Exactly as written, output each of the lines below, with no images.
Data section start
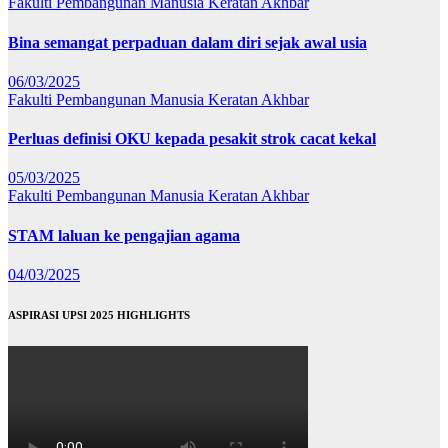
Fakulti Pembangunan Manusia
Keratan Akhbar
Bina semangat perpaduan dalam diri sejak awal usia
06/03/2025
Fakulti Pembangunan Manusia
Keratan Akhbar
Perluas definisi OKU kepada pesakit strok cacat kekal
05/03/2025
Fakulti Pembangunan Manusia
Keratan Akhbar
STAM laluan ke pengajian agama
04/03/2025
ASPIRASI UPSI 2025 HIGHLIGHTS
Data section end
**The completed task:**
Fakulti Pembangunan Manusia
Keratan Akhbar
Bina semangat perpaduan dalam diri sejak awal usia
06/03/2025
Fakulti Pembangunan Manusia
Keratan Akhbar
Perluas definisi OKU kepada pesakit strok cacat kekal
05/03/2025
Fakulti Pembangunan Manusia
Keratan Akhbar
STAM laluan ke pengajian agama
04/03/2025
ASPIRASI UPSI 2025 HIGHLIGHTS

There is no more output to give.